Question

T is a point on the side QR of \[\Delta PQR\]. S is a point such that \[RT = ST\]. Prove that \[PQ + PR > QS\]

Answer 1

Hint: According to the given details in the problem, compare the two triangles \[\Delta PQR\]and \[\Delta QTS\], then prove the sum of the PQ and PR is greater than QS. As we know that a triangle consists of 3 sides and each side has a particular length, so the sum of the two sides of a triangle is greater than the other side of the triangle.

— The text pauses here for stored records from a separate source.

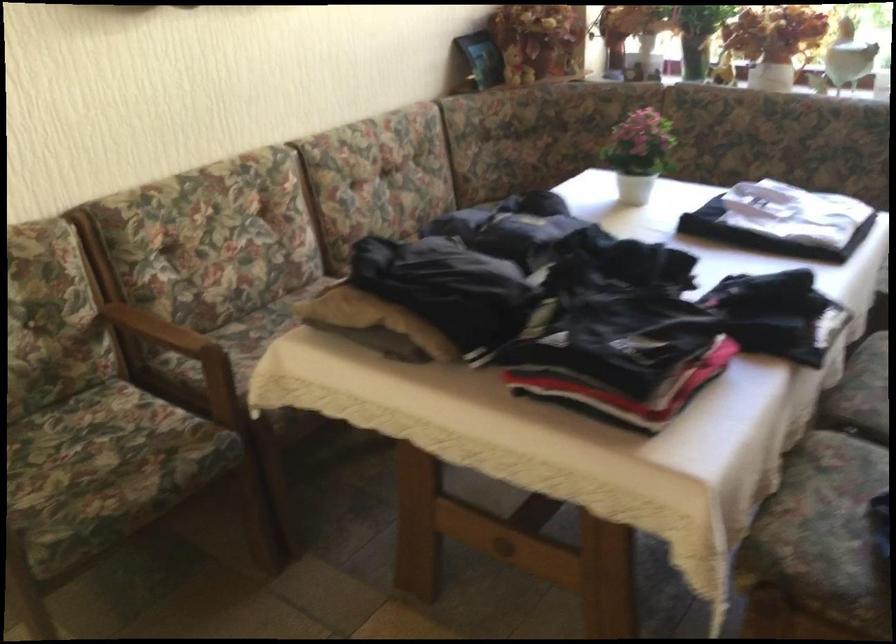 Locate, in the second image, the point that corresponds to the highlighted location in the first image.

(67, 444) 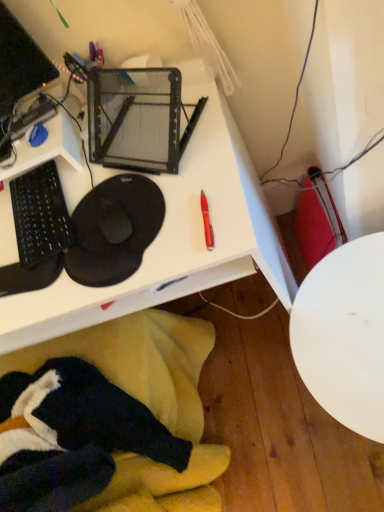 Locate an element on the screen. This screenshot has height=512, width=384. vacant space behind black matte mouse pad at left is located at coordinates (96, 142). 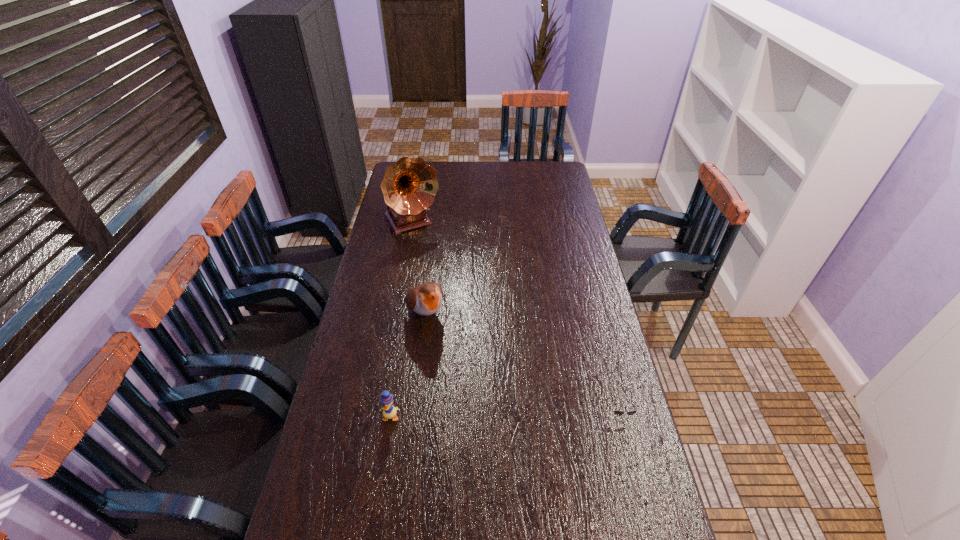 Identify the location of free space on the desktop that is between the third tallest object and the sunglasses and is positioned at the face of the third shortest object. The width and height of the screenshot is (960, 540). (486, 415).

Find the location of a particular element. This screenshot has height=540, width=960. vacant space on the desktop that is between the duckling and the sunglasses and is positioned on the horn of the farthest object is located at coordinates 529,414. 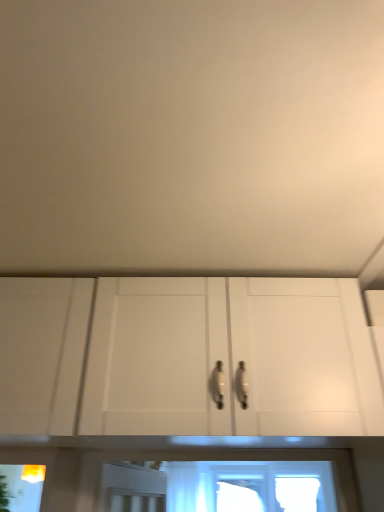 Question: Is point (1, 475) positioned closer to the camera than point (175, 372)?

Choices:
 (A) closer
 (B) farther

Answer: (B)

Question: Considering the positions of green leafy plant at lower left and white matte cabinet at center in the image, is green leafy plant at lower left bigger or smaller than white matte cabinet at center?

Choices:
 (A) small
 (B) big

Answer: (A)

Question: Estimate the real-world distances between objects in this image. Which object is closer to the yellow plastic light fixture at lower left?

Choices:
 (A) white matte cabinet at center
 (B) green leafy plant at lower left

Answer: (B)

Question: Which of these objects is positioned farthest from the green leafy plant at lower left?

Choices:
 (A) yellow plastic light fixture at lower left
 (B) white matte cabinet at center

Answer: (B) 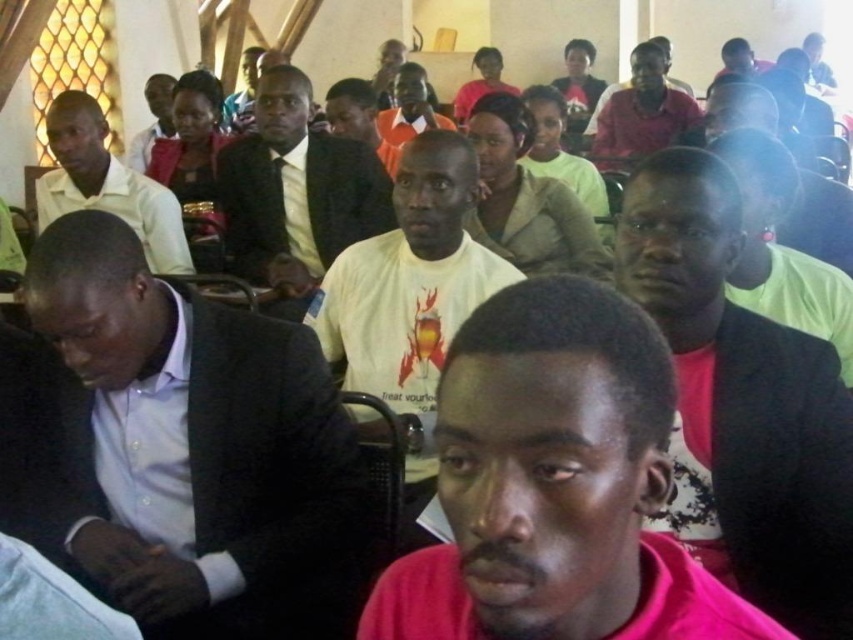 Question: Estimate the real-world distances between objects in this image. Which object is farther from the light blue fabric shirt at left?

Choices:
 (A) light blue shirt at center
 (B) white t-shirt at center

Answer: (B)

Question: Which is farther from the light blue shirt at center?

Choices:
 (A) matte black suit at center
 (B) pink fabric shirt at center
 (C) light blue fabric shirt at left
 (D) pink matte shirt at center

Answer: (A)

Question: Can you confirm if pink fabric shirt at center is positioned above white t-shirt at center?

Choices:
 (A) yes
 (B) no

Answer: (B)

Question: In this image, where is light blue shirt at center located relative to matte red shirt at upper center?

Choices:
 (A) right
 (B) left

Answer: (B)

Question: Which point is closer to the camera?

Choices:
 (A) white t-shirt at center
 (B) light blue shirt at center
 (C) pink matte shirt at center

Answer: (C)

Question: Is light blue shirt at center further to the viewer compared to matte black suit at center?

Choices:
 (A) no
 (B) yes

Answer: (A) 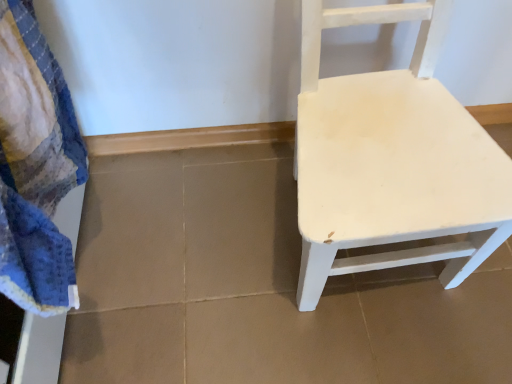 This screenshot has width=512, height=384. Describe the element at coordinates (35, 166) in the screenshot. I see `blue textured bath towel at left` at that location.

At what (x,y) coordinates should I click in order to perform the action: click on blue textured bath towel at left. Please return your answer as a coordinate pair (x, y). Looking at the image, I should click on (35, 166).

What do you see at coordinates (391, 160) in the screenshot? Image resolution: width=512 pixels, height=384 pixels. I see `white matte chair at right` at bounding box center [391, 160].

What is the approximate height of white matte chair at right?

white matte chair at right is 20.77 inches tall.

The image size is (512, 384). Identify the location of white matte chair at right. (391, 160).

This screenshot has height=384, width=512. What are the coordinates of `blue textured bath towel at left` in the screenshot? It's located at (35, 166).

Which is more to the left, white matte chair at right or blue textured bath towel at left?

blue textured bath towel at left.

Based on the photo, in the image, is white matte chair at right positioned in front of or behind blue textured bath towel at left?

Visually, white matte chair at right is located behind blue textured bath towel at left.

Is point (409, 112) behind point (24, 207)?

Yes, point (409, 112) is behind point (24, 207).

From the image's perspective, is white matte chair at right located beneath blue textured bath towel at left?

No, from the image's perspective, white matte chair at right is not below blue textured bath towel at left.

From a real-world perspective, between white matte chair at right and blue textured bath towel at left, who is vertically higher?

blue textured bath towel at left, from a real-world perspective.

In terms of width, does white matte chair at right look wider or thinner when compared to blue textured bath towel at left?

white matte chair at right is wider than blue textured bath towel at left.

Considering the relative sizes of white matte chair at right and blue textured bath towel at left in the image provided, is white matte chair at right shorter than blue textured bath towel at left?

Incorrect, the height of white matte chair at right does not fall short of that of blue textured bath towel at left.

Considering the sizes of white matte chair at right and blue textured bath towel at left in the image, is white matte chair at right bigger or smaller than blue textured bath towel at left?

white matte chair at right is bigger than blue textured bath towel at left.

Is white matte chair at right located outside blue textured bath towel at left?

white matte chair at right lies outside blue textured bath towel at left's area.

Based on the photo, is white matte chair at right placed right next to blue textured bath towel at left?

white matte chair at right and blue textured bath towel at left are not in contact.

Is white matte chair at right oriented towards blue textured bath towel at left?

No, white matte chair at right is not aimed at blue textured bath towel at left.

What's the angular difference between white matte chair at right and blue textured bath towel at left's facing directions?

white matte chair at right and blue textured bath towel at left are facing 91 degrees away from each other.

Locate an element on the screen. chair that is above the blue textured bath towel at left (from the image's perspective) is located at coordinates (391, 160).

Which is more to the right, blue textured bath towel at left or white matte chair at right?

white matte chair at right is more to the right.

Is blue textured bath towel at left in front of or behind white matte chair at right in the image?

blue textured bath towel at left is in front of white matte chair at right.

Does point (31, 138) appear closer or farther from the camera than point (367, 174)?

Clearly, point (31, 138) is closer to the camera than point (367, 174).

From the image's perspective, is blue textured bath towel at left over white matte chair at right?

No, from the image's perspective, blue textured bath towel at left is not on top of white matte chair at right.

From a real-world perspective, relative to white matte chair at right, is blue textured bath towel at left vertically above or below?

Clearly, from a real-world perspective, blue textured bath towel at left is above white matte chair at right.

Considering the sizes of objects blue textured bath towel at left and white matte chair at right in the image provided, who is thinner, blue textured bath towel at left or white matte chair at right?

Thinner between the two is blue textured bath towel at left.

Considering the relative sizes of blue textured bath towel at left and white matte chair at right in the image provided, is blue textured bath towel at left taller than white matte chair at right?

No, blue textured bath towel at left is not taller than white matte chair at right.

Considering the sizes of objects blue textured bath towel at left and white matte chair at right in the image provided, who is bigger, blue textured bath towel at left or white matte chair at right?

With larger size is white matte chair at right.

Is blue textured bath towel at left located outside white matte chair at right?

Absolutely, blue textured bath towel at left is external to white matte chair at right.

Is blue textured bath towel at left not near white matte chair at right?

Actually, blue textured bath towel at left and white matte chair at right are a little close together.

Is blue textured bath towel at left facing towards white matte chair at right?

Yes.

How much distance is there between blue textured bath towel at left and white matte chair at right?

15.48 inches.

Where is `bath towel that appears below the white matte chair at right (from the image's perspective)`? This screenshot has width=512, height=384. bath towel that appears below the white matte chair at right (from the image's perspective) is located at coordinates (35, 166).

This screenshot has height=384, width=512. In order to click on chair to the right of blue textured bath towel at left in this screenshot , I will do `click(391, 160)`.

At what (x,y) coordinates should I click in order to perform the action: click on bath towel on the left side of white matte chair at right. Please return your answer as a coordinate pair (x, y). Looking at the image, I should click on (35, 166). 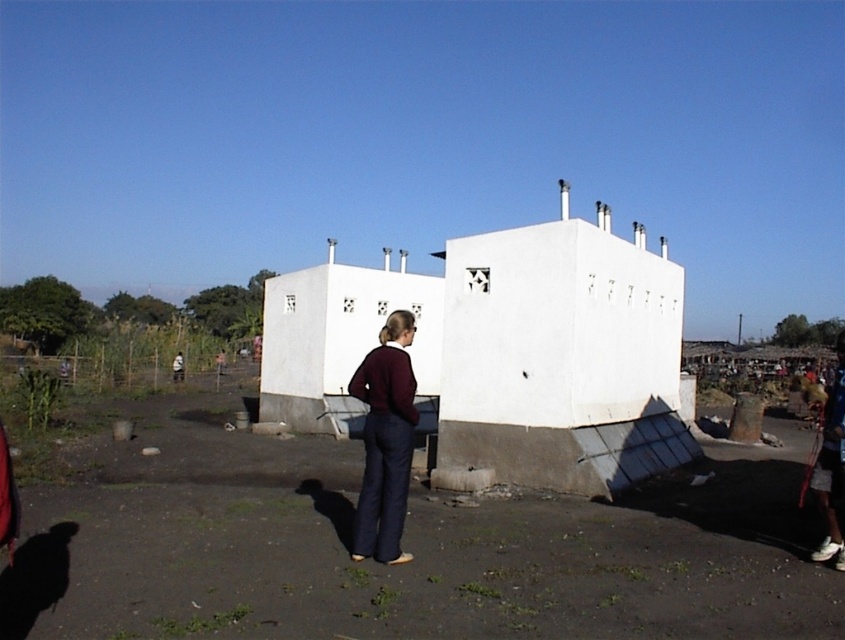 Question: From the image, what is the correct spatial relationship of dirt field at lower center in relation to brown leather jacket at center?

Choices:
 (A) left
 (B) right

Answer: (B)

Question: Which is nearer to the maroon sweater at center?

Choices:
 (A) brown leather jacket at center
 (B) dirt field at lower center

Answer: (B)

Question: Among these objects, which one is farthest from the camera?

Choices:
 (A) dirt field at lower center
 (B) brown leather jacket at center

Answer: (B)

Question: Does maroon sweater at center appear on the right side of brown leather jacket at center?

Choices:
 (A) yes
 (B) no

Answer: (A)

Question: Which is nearer to the maroon sweater at center?

Choices:
 (A) dirt field at lower center
 (B) brown leather jacket at center

Answer: (A)

Question: Does dirt field at lower center have a smaller size compared to maroon sweater at center?

Choices:
 (A) yes
 (B) no

Answer: (B)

Complete step-by-step answer:
Given:
T is a point on the side QR of\[\Delta PQR\].
S is a point where \[RT = ST\].
According to the given details and the figure, as we know that the sum of the two sides of the \[\Delta PQR\] is greater than the third side, then from triangle \[\Delta PQR\],
\[PQ + PR > QR\]
According to the diagram, the side QR can be written as the sum of QT and QR, it means \[QR = QT + RT\].
\[PQ + PR > QT + RT\]
So, we will substitute QS in place of RT in the above expression, then we get,
\[PQ + PR > QT + TS\,\]…….(1)
Similarly, from triangle \[\Delta QTS\], the sum of the two sides is always greater than the third side, then the equation will become,
\[QT + TS > QS\,\]……….(2)
Then, according to the equation (2), which is taken from the triangle \[\Delta QTS\], the equation (1) can be written as,
\[\begin{array}{l}
PQ + PR > QT + TS\\
PQ + PR > QS
\end{array}\]
Therefore, it is proved that \[PQ + PR > QS\].

Note: In such types of questions, be aware about all the rules as well as properties related to the triangle, while comparing the two triangles \[\Delta PQR\] and \[\Delta QTS\]. Also, try to take the sides that will accurately prove the required equation that is \[PQ + PR > QS\].